Sixth Amendment of the U.S. Constitution guarantees “In all criminal prosecutions, the accused shall enjoy the right to a speedy and public trial, by an impartial jury of the State and district wherein the crime shall have been committed, which district shall have been previously ascertained by law, and to be informed of the nature and cause of the accusation; to be confronted with the witnesses against him; to have compulsory process for obtaining witnesses in his favor, and to have the Assistance of Counsel for his defence.”

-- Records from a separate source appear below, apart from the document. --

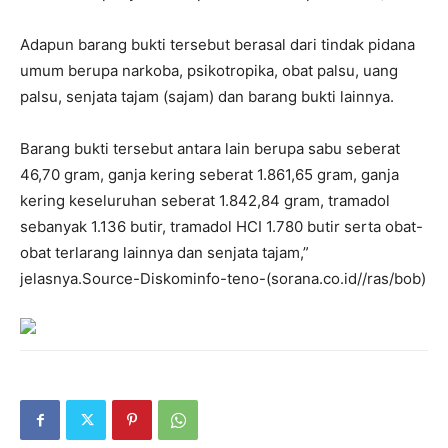
Adapun barang bukti tersebut berasal dari tindak pidana
umum berupa narkoba, psikotropika, obat palsu, uang
palsu, senjata tajam (sajam) dan barang bukti lainnya.
Barang bukti tersebut antara lain berupa sabu seberat
46,70 gram, ganja kering seberat 1.861,65 gram, ganja
kering keseluruhan seberat 1.842,84 gram, tramadol
sebanyak 1.136 butir, tramadol HCI 1.780 butir serta obat-
obat terlarang lainnya dan senjata tajam,”
jelasnya.Source-Diskominfo-teno-(sorana.co.id//ras/bob)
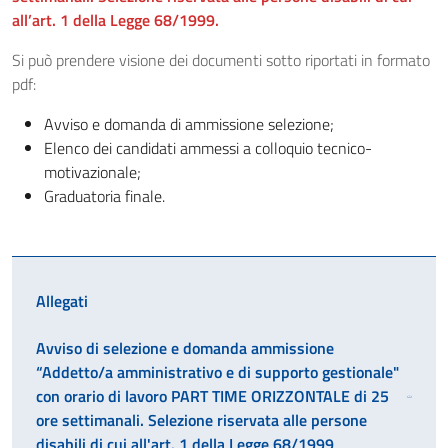
all’art. 1 della Legge 68/1999.
Si può prendere visione dei documenti sotto riportati in formato
pdf:
Avviso e domanda di ammissione selezione;
Elenco dei candidati ammessi a colloquio tecnico-
motivazionale;
Graduatoria finale.
Allegati
Avviso di selezione e domanda ammissione
“Addetto/a amministrativo e di supporto gestionale"
con orario di lavoro PART TIME ORIZZONTALE di 25
ore settimanali. Selezione riservata alle persone
disabili di cui all'art. 1 della Legge 68/1999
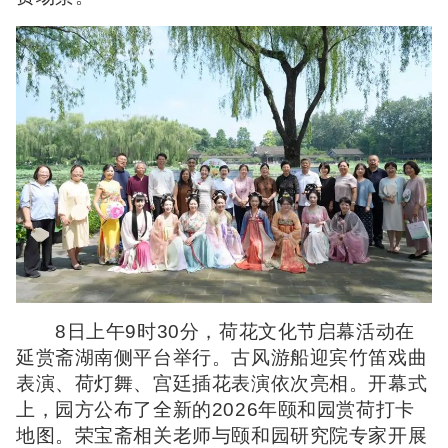
8日上午9时30分，荷花文化节启幕活动在
延赏斋湖南侧平台举行。古风游船迎宾竹笛戏曲
表演、荷灯舞、宫廷插花表演依次亮相。开幕式
上，园方公布了全新的2026年颐和园赏荷打卡
地图。荣宝斋相关老师与颐和园研究院专家开展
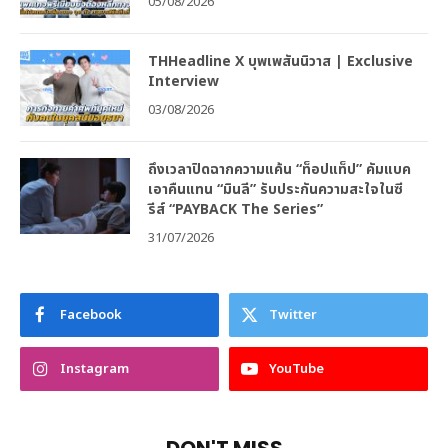
05/08/2026
THHeadline X บุพเพสันนิวาส | Exclusive
Interview
03/08/2026
ถึงเวลาปิดฉากความแค้น “ท็อปแท็ป” คัมแบค
เอาคืนแทน “มินลี” รับประกันความสะใจในซี
รีส์ “PAYBACK The Series”
31/07/2026
Facebook
Twitter
Instagram
YouTube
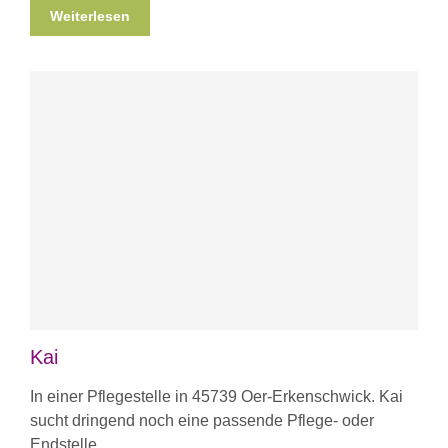
Weiterlesen
Kai
In einer Pflegestelle in 45739 Oer-Erkenschwick. Kai
sucht dringend noch eine passende Pflege- oder
Endstelle.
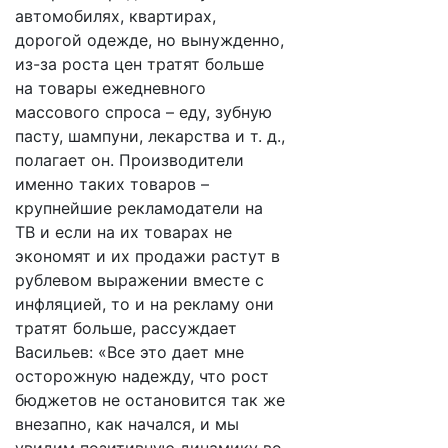
автомобилях, квартирах,
дорогой одежде, но вынужденно,
из-за роста цен тратят больше
на товары ежедневного
массового спроса – еду, зубную
пасту, шампуни, лекарства и т. д.,
полагает он. Производители
именно таких товаров –
крупнейшие рекламодатели на
ТВ и если на их товарах не
экономят и их продажи растут в
рублевом выражении вместе с
инфляцией, то и на рекламу они
тратят больше, рассуждает
Васильев: «Все это дает мне
осторожную надежду, что рост
бюджетов не остановится так же
внезапно, как начался, и мы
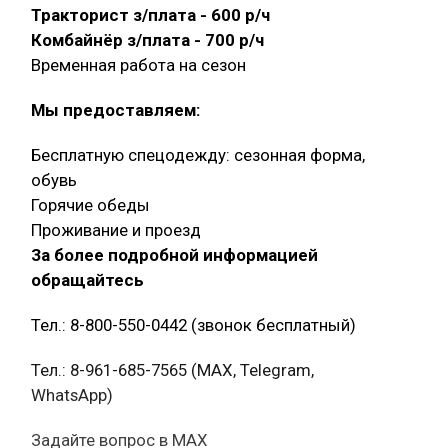
Тракторист з/плата - 600 р/ч
Комбайнёр з/плата - 700 р/ч
Временная работа на сезон
Мы предоставляем:
Бесплатную спецодежду: сезонная форма,
обувь
Горячие обеды
Проживание и проезд
За более подробной информацией
обращайтесь
Тел.: 8-800-550-0442 (звонок бесплатный)
Тел.: 8-961-685-7565 (МАХ, Telegram,
WhatsApp)
Задайте вопрос в MAX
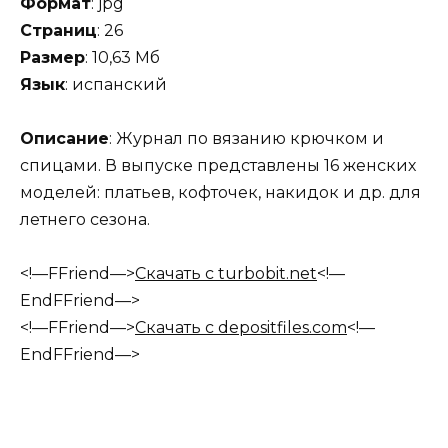
Формат
: jpg
Страниц
: 26
Размер
: 10,63 Мб
Язык
: испанский
Описание
: Журнал по вязанию крючком и
спицами. В выпуске представлены 16 женских
моделей: платьев, кофточек, накидок и др. для
летнего сезона.
<!—FFriend—>
Скачать с turbobit.net
<!—
EndFFriend—>
<!—FFriend—>
Скачать с depositfiles.com
<!—
EndFFriend—>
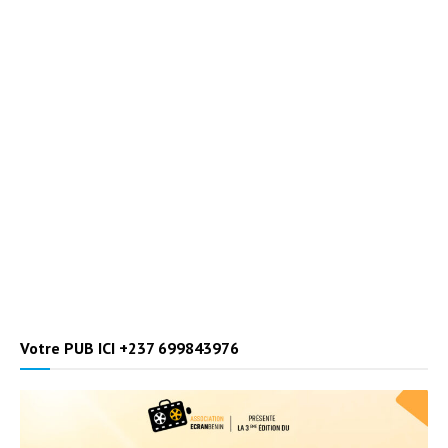
Votre PUB ICI +237 699843976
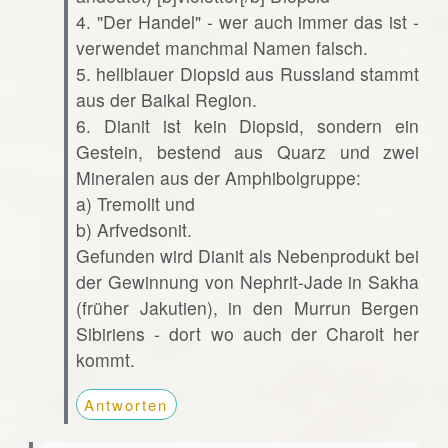
4. "Der Handel" - wer auch immer das ist -
verwendet manchmal Namen falsch.
5. hellblauer Diopsid aus Russland stammt
aus der Baikal Region.
6. Dianit ist kein Diopsid, sondern ein
Gestein, bestend aus Quarz und zwei
Mineralen aus der Amphibolgruppe:
a) Tremolit und
b) Arfvedsonit.
Gefunden wird Dianit als Nebenprodukt bei
der Gewinnung von Nephrit-Jade in Sakha
(früher Jakutien), in den Murrun Bergen
Sibiriens - dort wo auch der Charoit her
kommt.
Antworten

The appellate challenge that a defendant had ineffective counsel is memorialized in Strickland v. Washington.  The Strickland case outlines the test for determining if a defendant’s counsel was ineffective. Both retained, and court-appointed attorneys can be found ineffective under Strickland.  The Strickland test asks two questions (what judges call a two-pronged test). 1) Was counsel’s performance deficient? And,  2) Had it not been for counsel’s deficient performance, would the result of the trial or sentencing have been different? If you recall, this is precisely what the appeals court in the Jodi Arias case said about prosecutor Juan Martinez. The court ruled even though Martinez’s performance was deficient because he was leaking information about the case to a blogger he was sleeping with, Arias was convicted on the strength of the evidence against her.
 
Many convictions have been upheld, including a notorious case where the defense attorney slept through most of his client’s trial, because of the no-harm-no-foul rule. In other words, a defense attorney appearing and performing little better than a potted plant is permissible if the state can prove the evidence against the defendant proved their guilt anyway.

Mr. Means doesn’t seem to be a polished and experienced trial attorney, but let’s be clear, he’s also not a potted plant. Not all lawyers excel in the courtroom. We are convinced by television that trials should look like a Law and Order episode, where, in the space of an hour, polished actors find simple solutions to complex crimes.   Lawyering requires many skills, most of which don’t happen in the courtroom. A lawyer’s ability to analyze a case and communicate with their client can be more important than the ability to think fast on their feet and not stutter.  It appears Mr. Means doesn’t have an experienced legal assistant, and typos and mistakes creep into his pleadings. Sometimes it’s hard for a layperson to look past style to the substance.

Lawyers are flawed, fallible humans with both strengths and weaknesses, just like everyone else. We don’t know why Lori hired Mark Means and fought to keep him on the case, but the relationship between an attorney and his client requires trust and confidence, and it appears he has Lori’s.  Even if you believe he is not the most likable, accomplished, or polished trial attorney, in my estimation, he is competent, which makes it unlikely that an appeal for ineffective assistance of counsel would prevail.